== Task to carry out ==
Using the records below, count the lines containing "Collier" and give only the total.

*** Task material Section Begins ***

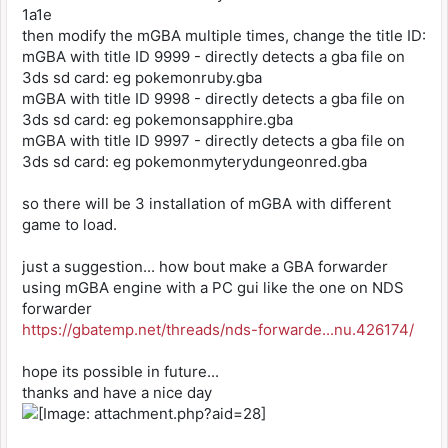
1a1e
then modify the mGBA multiple times, change the title ID:
mGBA with title ID 9999 - directly detects a gba file on
3ds sd card: eg pokemonruby.gba
mGBA with title ID 9998 - directly detects a gba file on
3ds sd card: eg pokemonsapphire.gba
mGBA with title ID 9997 - directly detects a gba file on
3ds sd card: eg pokemonmyterydungeonred.gba
so there will be 3 installation of mGBA with different
game to load.
just a suggestion... how bout make a GBA forwarder
using mGBA engine with a PC gui like the one on NDS
forwarder
https://gbatemp.net/threads/nds-forwarde...nu.426174/
hope its possible in future...
thanks and have a nice day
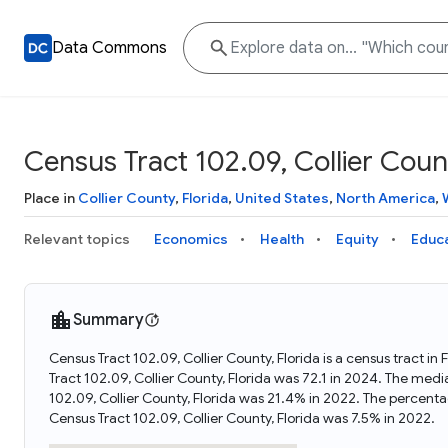
Data Commons
Census Tract 102.09, Collier Count
Place in
Collier County
,
Florida
,
United States
,
North America
,
Relevant topics
Economics
Health
Equity
Educ
Summary
Census Tract 102.09, Collier County, Florida is a census tract i
Tract 102.09, Collier County, Florida was 72.1 in 2024. The med
102.09, Collier County, Florida was 21.4% in 2022. The percent
Census Tract 102.09, Collier County, Florida was 7.5% in 2022.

*** Task material Section Ends ***

== Problem solution ==
6